Mark W. Woodson, P.E., L.S., D.WRE, F.ASCE
President-Elect Official Nominee
To say ASCE is a big part of my life is an understatement. In fact, my wife Lupe says she should have included a line about ASCE in our wedding vows since membership in this storied organization is truly a family affair.
While ASCE has been a part of our life since we got married over 33 years ago, my affinity for engineering began long before then. You see, my father was an engineer and a builder, back when you didn’t need a college degree to do what you wanted to do, or be what you wanted to be. He learned the ropes of surveying and drafting by joining the U.S. Forest Service after high school, and later worked on the Pan American Highway in Costa Rica with the U.S. Bureau of Public Roads. When Dad returned to the United States, he married my mom and started a family and eventually moved to Phoenix, Arizona. He signed on with the city’s engineering department and enjoyed a fulfilling career there.
Throughout his career, my dad was fortunate to have good mentors, and he in turn became a good mentor to me. I’m proud I followed in Dad’s footsteps, and equally proud to have been a member of ASCE for more than 30 years.
ASCE has allowed me to make friends all over the world. I’ve had the pleasure of serving at the Branch, Section and National levels; at the Technical level on the T&DI Board; and as Chair of Strategic Planning, working to keep ASCE’s primary strategies front-and-center while keeping important new initiatives on our radar. I’ve become a better engineer and leader because of my involvement with this incredible group of leaders, and now I’m ready to step up and lead ASCE as President-elect during this transformative time in our organization’s history.
There are three primary strategies we must continue to pursue going forward in order to sustain and expand ASCE’s impact across the globe. We must raise the bar for our profession; ensure our global infrastructure keeps pace with growth; and focus not only on the sustainability of our infrastructure, but the resiliency of it, too.
Raising the Bar: Nowadays, engineers have many opportunities to continue their education beyond college.
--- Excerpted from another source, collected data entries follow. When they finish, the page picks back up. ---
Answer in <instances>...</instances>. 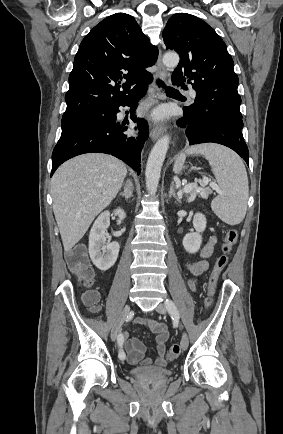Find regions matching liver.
Segmentation results:
<instances>
[{
  "mask_svg": "<svg viewBox=\"0 0 283 434\" xmlns=\"http://www.w3.org/2000/svg\"><path fill=\"white\" fill-rule=\"evenodd\" d=\"M126 174L122 161L102 153L79 155L57 169L51 195L65 252L80 241L95 217L116 197Z\"/></svg>",
  "mask_w": 283,
  "mask_h": 434,
  "instance_id": "6515ba94",
  "label": "liver"
}]
</instances>
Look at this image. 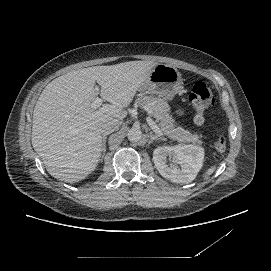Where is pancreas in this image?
<instances>
[{"instance_id":"1","label":"pancreas","mask_w":271,"mask_h":271,"mask_svg":"<svg viewBox=\"0 0 271 271\" xmlns=\"http://www.w3.org/2000/svg\"><path fill=\"white\" fill-rule=\"evenodd\" d=\"M136 102L142 108H149L151 110V114L157 120L158 125L165 134L162 138L166 139L165 137H170L181 143L190 142L198 146L203 144L201 135L186 131L167 113L169 107L165 99L143 96L138 98Z\"/></svg>"}]
</instances>
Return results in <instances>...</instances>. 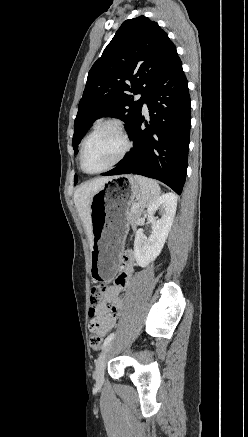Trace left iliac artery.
<instances>
[{
  "instance_id": "left-iliac-artery-1",
  "label": "left iliac artery",
  "mask_w": 248,
  "mask_h": 437,
  "mask_svg": "<svg viewBox=\"0 0 248 437\" xmlns=\"http://www.w3.org/2000/svg\"><path fill=\"white\" fill-rule=\"evenodd\" d=\"M115 337V333H111L110 335H108V337L105 339L102 348H104L109 342H111Z\"/></svg>"
}]
</instances>
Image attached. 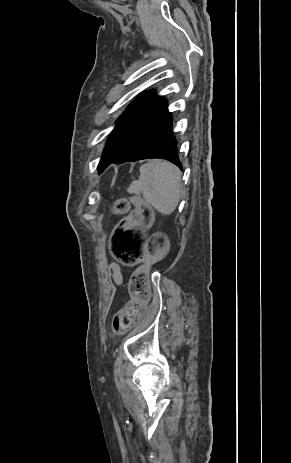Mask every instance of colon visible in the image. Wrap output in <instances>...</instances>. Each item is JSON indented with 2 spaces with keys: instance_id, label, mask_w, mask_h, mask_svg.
Here are the masks:
<instances>
[{
  "instance_id": "5ec220e1",
  "label": "colon",
  "mask_w": 291,
  "mask_h": 463,
  "mask_svg": "<svg viewBox=\"0 0 291 463\" xmlns=\"http://www.w3.org/2000/svg\"><path fill=\"white\" fill-rule=\"evenodd\" d=\"M130 201L134 209L113 228L109 243L111 256L125 266H133L157 257L167 248L163 233H153L147 238L141 231V228L152 223L153 211L150 205L139 197H133ZM128 206V200L120 199L116 202L115 209L123 211ZM146 272V267L142 266L134 274L130 285L132 299L113 319L112 327L115 333L126 331L143 312L148 296Z\"/></svg>"
}]
</instances>
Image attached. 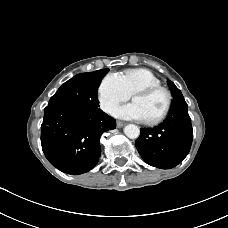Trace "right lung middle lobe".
Listing matches in <instances>:
<instances>
[{"instance_id":"right-lung-middle-lobe-1","label":"right lung middle lobe","mask_w":228,"mask_h":228,"mask_svg":"<svg viewBox=\"0 0 228 228\" xmlns=\"http://www.w3.org/2000/svg\"><path fill=\"white\" fill-rule=\"evenodd\" d=\"M109 69L77 74L65 82L49 100V105H63L78 110L99 107L98 87Z\"/></svg>"}]
</instances>
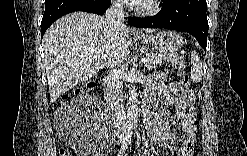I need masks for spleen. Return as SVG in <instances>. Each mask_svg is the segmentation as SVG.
Segmentation results:
<instances>
[{"mask_svg":"<svg viewBox=\"0 0 247 156\" xmlns=\"http://www.w3.org/2000/svg\"><path fill=\"white\" fill-rule=\"evenodd\" d=\"M191 80L194 83L202 80V62L195 51L191 52Z\"/></svg>","mask_w":247,"mask_h":156,"instance_id":"obj_1","label":"spleen"}]
</instances>
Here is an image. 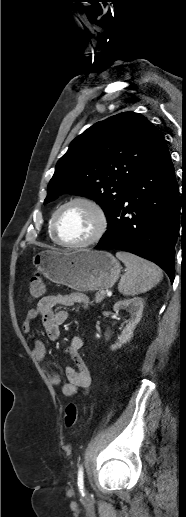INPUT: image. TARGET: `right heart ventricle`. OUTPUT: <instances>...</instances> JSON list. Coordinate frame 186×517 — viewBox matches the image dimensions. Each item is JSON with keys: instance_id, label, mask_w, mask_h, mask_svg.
I'll return each instance as SVG.
<instances>
[{"instance_id": "1", "label": "right heart ventricle", "mask_w": 186, "mask_h": 517, "mask_svg": "<svg viewBox=\"0 0 186 517\" xmlns=\"http://www.w3.org/2000/svg\"><path fill=\"white\" fill-rule=\"evenodd\" d=\"M51 220H52V218L49 220V224H48V232H49V236H50V238H51L53 241H55V240H54V237H53V235H52V231H51Z\"/></svg>"}]
</instances>
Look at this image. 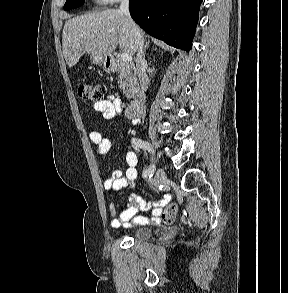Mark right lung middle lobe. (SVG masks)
<instances>
[{"label": "right lung middle lobe", "instance_id": "dd1d6c3e", "mask_svg": "<svg viewBox=\"0 0 288 293\" xmlns=\"http://www.w3.org/2000/svg\"><path fill=\"white\" fill-rule=\"evenodd\" d=\"M84 1L85 0H66V3L64 5V10H69V9L79 7L82 4H84Z\"/></svg>", "mask_w": 288, "mask_h": 293}]
</instances>
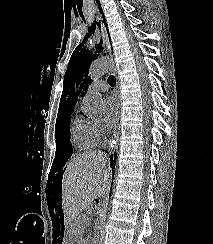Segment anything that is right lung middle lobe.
Wrapping results in <instances>:
<instances>
[{
  "mask_svg": "<svg viewBox=\"0 0 213 244\" xmlns=\"http://www.w3.org/2000/svg\"><path fill=\"white\" fill-rule=\"evenodd\" d=\"M72 111L57 117V128L55 130L56 153L52 164L49 179H56L58 172L65 165L67 159L72 155V146L70 143V120Z\"/></svg>",
  "mask_w": 213,
  "mask_h": 244,
  "instance_id": "1",
  "label": "right lung middle lobe"
}]
</instances>
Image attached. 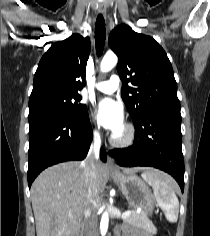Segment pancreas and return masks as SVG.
I'll list each match as a JSON object with an SVG mask.
<instances>
[{
    "mask_svg": "<svg viewBox=\"0 0 210 236\" xmlns=\"http://www.w3.org/2000/svg\"><path fill=\"white\" fill-rule=\"evenodd\" d=\"M126 223H130L136 225L138 227L144 228L151 233L156 232V228L154 227L152 221L149 220L147 214L144 212H136L134 210L131 211V214L124 218L123 220Z\"/></svg>",
    "mask_w": 210,
    "mask_h": 236,
    "instance_id": "1",
    "label": "pancreas"
}]
</instances>
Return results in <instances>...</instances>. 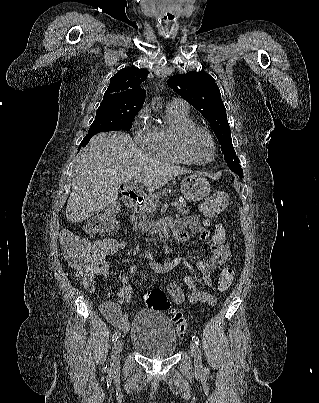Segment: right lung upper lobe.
Returning <instances> with one entry per match:
<instances>
[{
	"mask_svg": "<svg viewBox=\"0 0 319 403\" xmlns=\"http://www.w3.org/2000/svg\"><path fill=\"white\" fill-rule=\"evenodd\" d=\"M148 71L127 67L115 74L106 90L101 104H123L141 109L146 91L141 88Z\"/></svg>",
	"mask_w": 319,
	"mask_h": 403,
	"instance_id": "right-lung-upper-lobe-1",
	"label": "right lung upper lobe"
}]
</instances>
Whatever course you choose, the importance of staying current and broadening your knowledge in this fast-paced world of technology is paramount. As such, providing opportunities for continuing education, professional development, and personal growth should continue to be primary goals for ASCE.
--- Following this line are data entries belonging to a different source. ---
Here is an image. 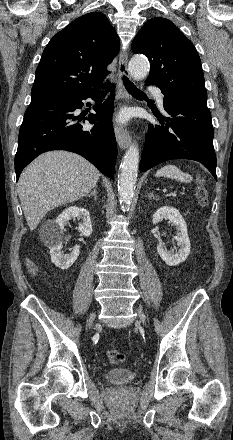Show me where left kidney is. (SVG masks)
Masks as SVG:
<instances>
[{"label": "left kidney", "mask_w": 233, "mask_h": 440, "mask_svg": "<svg viewBox=\"0 0 233 440\" xmlns=\"http://www.w3.org/2000/svg\"><path fill=\"white\" fill-rule=\"evenodd\" d=\"M163 219H168L179 231L178 236L175 237L177 242L178 251L166 250L161 244L157 246V252L162 260L169 266H176L184 262L190 254V240L187 233V225L180 212L173 208L164 206L159 208L152 217V223L157 224Z\"/></svg>", "instance_id": "5707ae66"}]
</instances>
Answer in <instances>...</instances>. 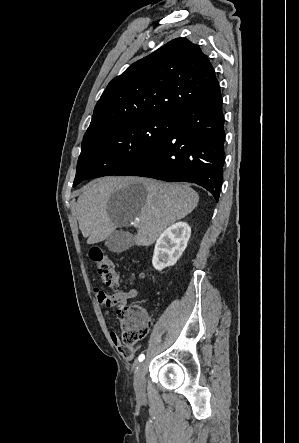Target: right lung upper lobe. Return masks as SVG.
Returning a JSON list of instances; mask_svg holds the SVG:
<instances>
[{"mask_svg":"<svg viewBox=\"0 0 299 443\" xmlns=\"http://www.w3.org/2000/svg\"><path fill=\"white\" fill-rule=\"evenodd\" d=\"M217 84L215 71L199 46L186 38L174 39L111 80L84 138L128 121L171 116Z\"/></svg>","mask_w":299,"mask_h":443,"instance_id":"right-lung-upper-lobe-1","label":"right lung upper lobe"}]
</instances>
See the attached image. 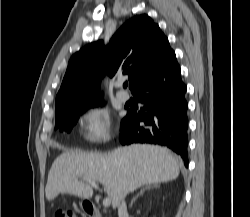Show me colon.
Masks as SVG:
<instances>
[{
    "label": "colon",
    "mask_w": 250,
    "mask_h": 217,
    "mask_svg": "<svg viewBox=\"0 0 250 217\" xmlns=\"http://www.w3.org/2000/svg\"><path fill=\"white\" fill-rule=\"evenodd\" d=\"M54 217H76L75 213L68 209H58Z\"/></svg>",
    "instance_id": "1"
}]
</instances>
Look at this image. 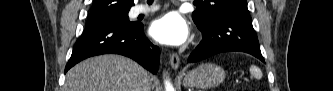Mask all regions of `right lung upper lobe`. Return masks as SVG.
I'll list each match as a JSON object with an SVG mask.
<instances>
[{
    "instance_id": "right-lung-upper-lobe-1",
    "label": "right lung upper lobe",
    "mask_w": 333,
    "mask_h": 91,
    "mask_svg": "<svg viewBox=\"0 0 333 91\" xmlns=\"http://www.w3.org/2000/svg\"><path fill=\"white\" fill-rule=\"evenodd\" d=\"M133 0H94L88 21L129 11Z\"/></svg>"
}]
</instances>
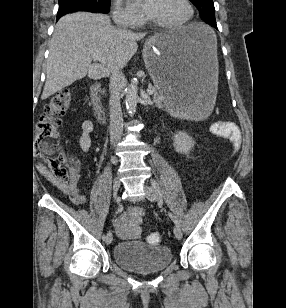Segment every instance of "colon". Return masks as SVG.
<instances>
[{
    "mask_svg": "<svg viewBox=\"0 0 286 308\" xmlns=\"http://www.w3.org/2000/svg\"><path fill=\"white\" fill-rule=\"evenodd\" d=\"M72 99L69 89L55 93L46 104L35 129L37 154L43 158L53 176L61 181H69L73 175L61 146L58 143V130L62 124L61 117L67 112ZM215 133L228 136L232 128L227 123L218 122L212 126ZM238 147L239 141H232ZM147 241L151 245H159L162 237L159 233H151Z\"/></svg>",
    "mask_w": 286,
    "mask_h": 308,
    "instance_id": "obj_1",
    "label": "colon"
}]
</instances>
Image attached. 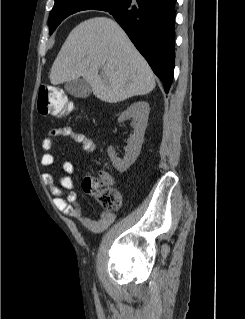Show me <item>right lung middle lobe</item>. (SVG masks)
<instances>
[{
	"label": "right lung middle lobe",
	"mask_w": 245,
	"mask_h": 319,
	"mask_svg": "<svg viewBox=\"0 0 245 319\" xmlns=\"http://www.w3.org/2000/svg\"><path fill=\"white\" fill-rule=\"evenodd\" d=\"M123 0H55L49 17L50 34L67 16L86 9L106 10L118 6Z\"/></svg>",
	"instance_id": "dd1d6c3e"
}]
</instances>
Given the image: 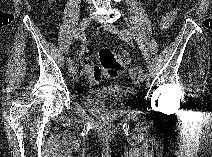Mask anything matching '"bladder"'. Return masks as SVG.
Returning a JSON list of instances; mask_svg holds the SVG:
<instances>
[{
    "label": "bladder",
    "mask_w": 212,
    "mask_h": 157,
    "mask_svg": "<svg viewBox=\"0 0 212 157\" xmlns=\"http://www.w3.org/2000/svg\"><path fill=\"white\" fill-rule=\"evenodd\" d=\"M138 92L128 86H105L79 93L82 107L96 117L113 121L125 115L137 98Z\"/></svg>",
    "instance_id": "1"
}]
</instances>
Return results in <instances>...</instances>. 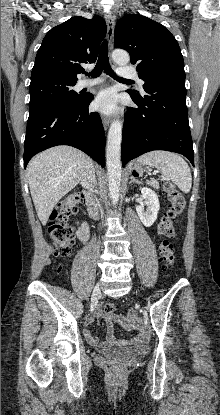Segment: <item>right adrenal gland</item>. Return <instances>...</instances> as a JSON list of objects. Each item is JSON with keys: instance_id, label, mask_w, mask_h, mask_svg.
<instances>
[{"instance_id": "obj_1", "label": "right adrenal gland", "mask_w": 220, "mask_h": 415, "mask_svg": "<svg viewBox=\"0 0 220 415\" xmlns=\"http://www.w3.org/2000/svg\"><path fill=\"white\" fill-rule=\"evenodd\" d=\"M92 177L95 179V173H94V171H93V173H92Z\"/></svg>"}]
</instances>
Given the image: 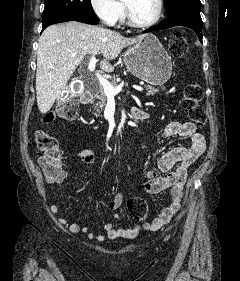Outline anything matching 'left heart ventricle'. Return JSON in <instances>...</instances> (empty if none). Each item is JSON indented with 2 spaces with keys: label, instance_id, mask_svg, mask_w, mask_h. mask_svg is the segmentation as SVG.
Returning a JSON list of instances; mask_svg holds the SVG:
<instances>
[{
  "label": "left heart ventricle",
  "instance_id": "left-heart-ventricle-1",
  "mask_svg": "<svg viewBox=\"0 0 240 281\" xmlns=\"http://www.w3.org/2000/svg\"><path fill=\"white\" fill-rule=\"evenodd\" d=\"M128 4L132 17L137 22L150 21L157 9L156 0H125Z\"/></svg>",
  "mask_w": 240,
  "mask_h": 281
}]
</instances>
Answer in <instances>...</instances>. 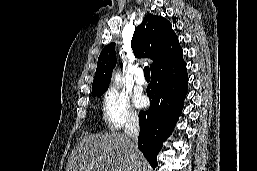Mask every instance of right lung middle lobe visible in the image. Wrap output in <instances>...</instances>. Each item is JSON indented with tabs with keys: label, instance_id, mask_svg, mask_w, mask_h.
<instances>
[{
	"label": "right lung middle lobe",
	"instance_id": "1",
	"mask_svg": "<svg viewBox=\"0 0 257 171\" xmlns=\"http://www.w3.org/2000/svg\"><path fill=\"white\" fill-rule=\"evenodd\" d=\"M106 90L100 91V92H96V93H92V96H98L100 97Z\"/></svg>",
	"mask_w": 257,
	"mask_h": 171
}]
</instances>
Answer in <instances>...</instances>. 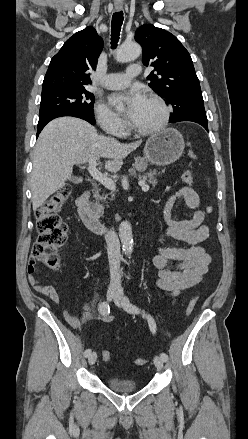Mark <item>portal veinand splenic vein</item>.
I'll return each mask as SVG.
<instances>
[{"instance_id":"18ae733b","label":"portal vein and splenic vein","mask_w":248,"mask_h":439,"mask_svg":"<svg viewBox=\"0 0 248 439\" xmlns=\"http://www.w3.org/2000/svg\"><path fill=\"white\" fill-rule=\"evenodd\" d=\"M96 162L94 160H90L89 161V165H88V172L89 174L98 182H100L102 185H104L107 189L111 190V191H115L116 190V184L115 182L107 177L106 175L102 174L97 168H96ZM139 185L142 188V191L147 192L149 190V186L145 184L144 181H140Z\"/></svg>"}]
</instances>
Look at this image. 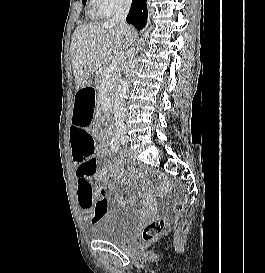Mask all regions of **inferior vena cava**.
Returning a JSON list of instances; mask_svg holds the SVG:
<instances>
[{
	"label": "inferior vena cava",
	"mask_w": 265,
	"mask_h": 273,
	"mask_svg": "<svg viewBox=\"0 0 265 273\" xmlns=\"http://www.w3.org/2000/svg\"><path fill=\"white\" fill-rule=\"evenodd\" d=\"M131 6V0H121L118 5L117 11L113 16L112 20L110 21L112 24L119 25L122 29H127L126 17L129 13V9ZM133 44V40L130 41L129 46L130 48L127 50V57H128V65L126 67V76L133 70V59L135 57V49L131 47Z\"/></svg>",
	"instance_id": "inferior-vena-cava-1"
}]
</instances>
I recently raised the bar for myself by becoming an “elected” official, and I urge you to consider similar advancements for yourselves because I’ve seen first-hand how effective it can be when you have a seat at the political table.
For most of my career, I’ve worked with governmental bodies as a consultant, City Engineer, and Public Works Director. And although my work was instrumental in gaining funding and approval for various types of projects, I never had the final say when it came time to making decisions that affected our work as engineers. Not until I was appointed to the Flagstaff City Council in 2012 did I fully realize where the real decisions are made. Now I am part of a governing body that has the final say on decisions, that impact my community, and particularly as they pertain to infrastructure.
This experience has taught me that we all need to have a stronger voice in order to be heard. We all need to get a better “seat at the table”. We all need to look at our profession, examine our shared strategies and goals, and then channel our collective thinking, reasoning and influence together as one unified body so we can achieve our mission together. By raising the bar for ourselves as individual members, we can collectively influence decisions at a higher level while ensuring ASCE remains non-partisan as an organization.
Infrastructure: We’ve made great strides with infrastructure, and ASCE is recognized as the leading source of information for national and local officials when it comes to infrastructure and funding. With a backlog of $2 trillion in infrastructure repairs in the U.S. alone, we need to ensure our infrastructure keeps pace with growth. And since infrastructure is the backbone of the economy, we must ensure government officials and the public understand the benefits of sound infrastructure, locally and globally.
Sustainability: The Envision rating system has made it possible to help stakeholders plan, develop, build and operate a measurably sustainable system of infrastructure. However, sustainability alone is not enough. We must also consider our infrastructure’s future resiliency, and plan accordingly so our infrastructure is prepared to weather the storm when disasters like Hurricane Sandy strike.
While we’re on the subject of sustainability, I want to talk about the sustainability of ASCE itself. We must continue providing benefits and services in order to retain valued members while encouraging others – especially younger generations of engineers – to join ASCE and get involved.
Diversity and Technology: These two issues go hand-in-hand. Thanks to technology, we can now provide international members with the same services, benefits and opportunities that we’ve long enjoyed through ASCE domestically. As we look toward the future, we must think globally in our continued support of a more diverse membership and active participation with Younger Members and Students. We must leverage technology to build a face-to-face rapport with our multi-generational and international colleagues, and we must continue to incorporate social media into our communications strategy.
Like many ASCE members, I’m hooked on the organization. I find this time of transformation and technology not only exciting, but necessary for our organization’s growth and sustainability. My passion for engineering and for ASCE’s place in the world grows stronger every year. I would be honored to serve you as President-elect and eventually President, and I would continue working hard to accomplish great things for our members, our society, and our growing community of engineers around the globe.